Dr. Alwin Lewis was investigated by the Medical Board of California because of an odd diet he had apparently advised patients to undertake. (The “five bite” diet… don’t eat breakfast, then eat five bites of food for the rest of the day. I would have demanded an investigation, too.) During the course of the investigation, the Medical Board uncovered inappropriate prescription patterns in California’s PDMP (the CURES database). The Medical Board found that he had kept poor medical records and had over-prescribed medications to two patients. He was placed on three years’ probation.
And that’s when all heck broke loose…
Dr. Lewis took the case to court, arguing that the Board had gone too far in using information from the PDMP against him. There’s a lot of confusion here, even by California standards. Here are some key points to keep in mind:
First, the ACLU, civil rights attorneys, the California Medical Association (CMA), and several other groups are making a lot of noise about this case. All of them are trying to push this issue far beyond the scope of the challenge that is actually being raised by the Dr. Lewis. If Lewis prevails, the result will be a revision of the Medical Board’s investigation/disciplinary process, not an invalidation of the CURES statute.
Second, this case is not about protecting patients’ privacy; it’s about protecting patients’ privacy when doing so protects the doctor from a Board investigation. Lewis has made it clear that this is not a facial challenge to the CURES statute; in fact, he concedes that in most instances, such as in an administrative audit of a pharmacist (but not a physician), pulling a patient’s prescription info is constitutional. His position is that when a CURES audit is performed “for the express purpose of investigating physician practices,” the auditor should not be able to access patient records without a subpoena, warrant, or good cause.

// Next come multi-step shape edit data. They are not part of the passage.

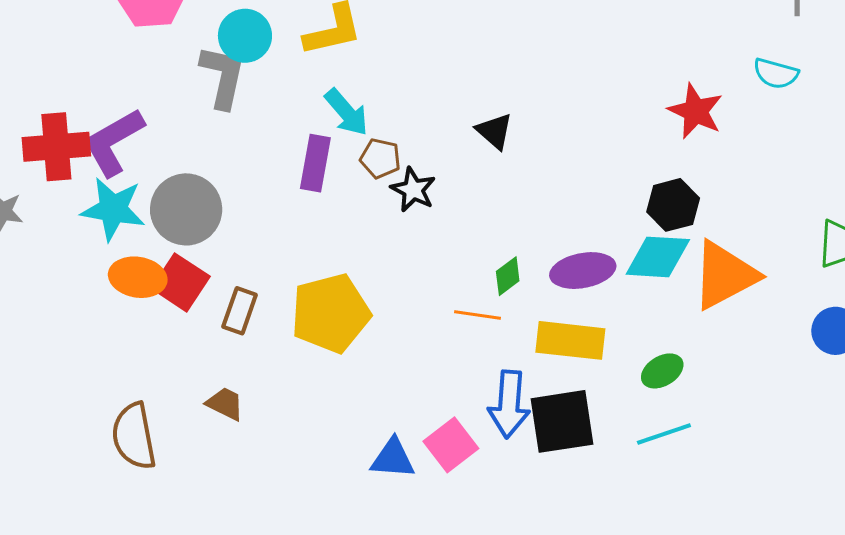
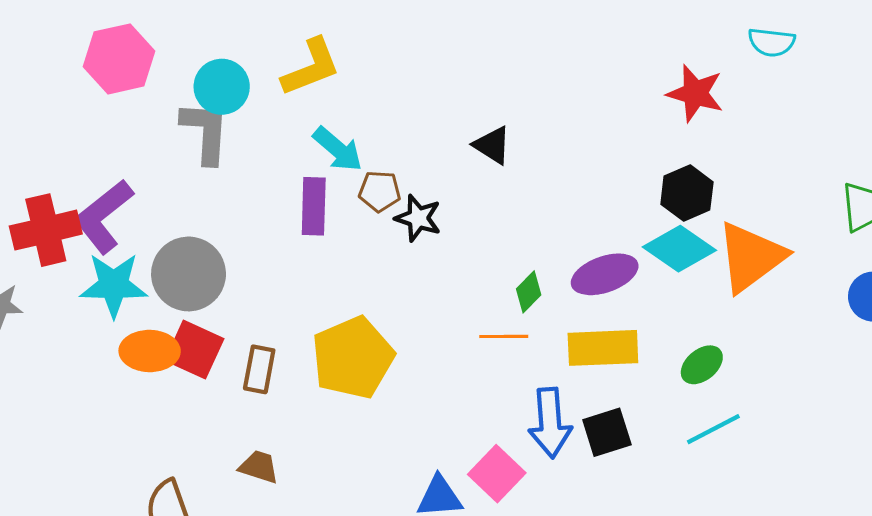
cyan diamond: (658, 257) -> (679, 249), turned 40
black square: (562, 421) -> (607, 432), size x0.7

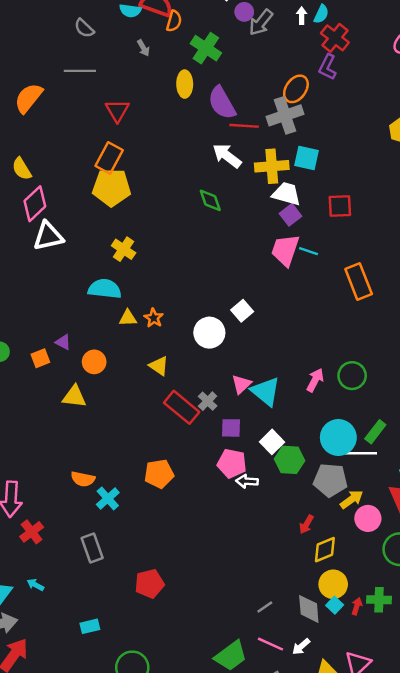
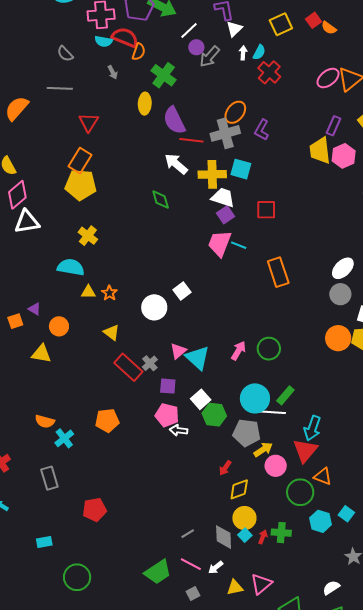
purple L-shape: (328, 67) -> (262, 130), moved

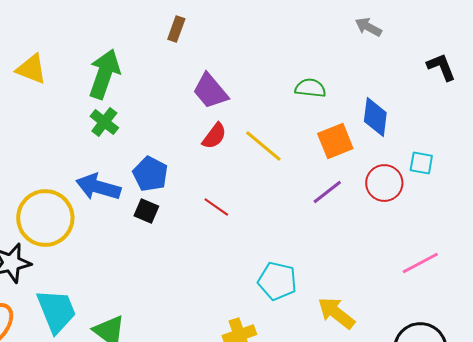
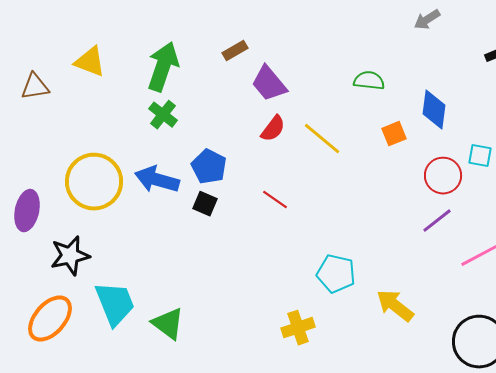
gray arrow: (368, 27) -> (427, 20), turned -60
brown rectangle: (176, 29) -> (235, 51), moved, turned 40
orange square: (335, 141) -> (394, 134), size x0.7
purple line: (327, 192) -> (437, 221), moved
yellow circle: (45, 218) -> (94, 182), moved

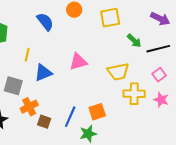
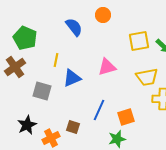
yellow square: (110, 18) -> (139, 41), moved
orange cross: (29, 107) -> (51, 138), moved
blue line: (70, 117) -> (99, 110), moved

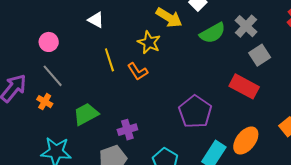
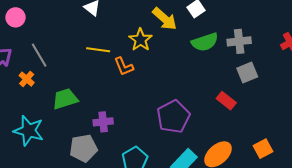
gray cross: (246, 26) -> (239, 41), turned 30
pink circle: (49, 42) -> (16, 17), moved
yellow line: (109, 60) -> (98, 50), turned -75
red rectangle: (244, 86) -> (226, 101), size x0.7

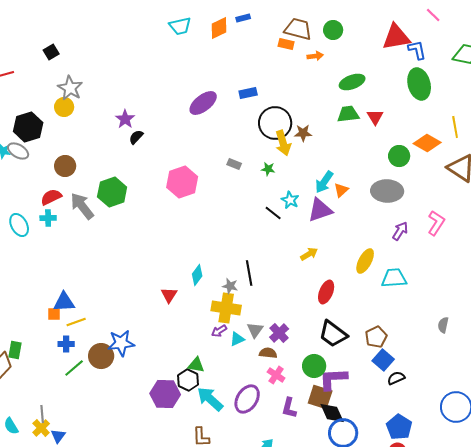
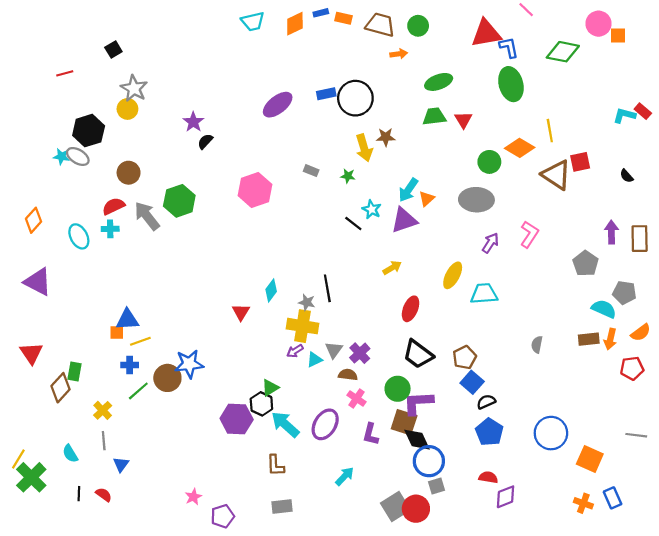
orange rectangle: (286, 44) -> (344, 18), moved
black circle: (275, 123) -> (355, 98), moved
green triangle: (196, 365) -> (270, 388), turned -42
blue pentagon: (399, 427) -> (489, 432), moved
yellow cross: (41, 428) -> (103, 410), moved

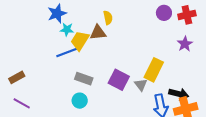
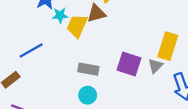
blue line: (67, 53) -> (31, 51), moved
gray triangle: (141, 85) -> (155, 66), turned 32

Third, it’s also about protecting the doctor’s right to privacy. Lewis is arguing that he has a direct, personal, right to privacy in regards to his prescribing patterns, and that the Board violated that right when they performed the CURES audit of his prescribing history without an administrative subpoena. While that may sound like a terrible argument, this is California, and so there is actually appellate case law that supports him on that point. This is actually a central theme in his petition. He argues that when a pharmacy auditor looks at the medications dispensed to a patient by that pharmacist, neither the rights of the pharmacist nor the rights of the patient are violated; when a physician auditor views the medications prescribed to a patient by that physician, both the rights of the patient and the rights of the prescriber are violated. Makes complete sense, right?
The Board’s conduct – however excessive – was aimed at protecting patients. The PDMP rules are aimed at protecting patients. The only real danger to the patients’ interests came from the guy that is now trying to pose as their protector in order to get out of a disciplinary action.
This case, regardless of what you might read elsewhere, shouldn't have a significant impact on PDMP use in California or any other state.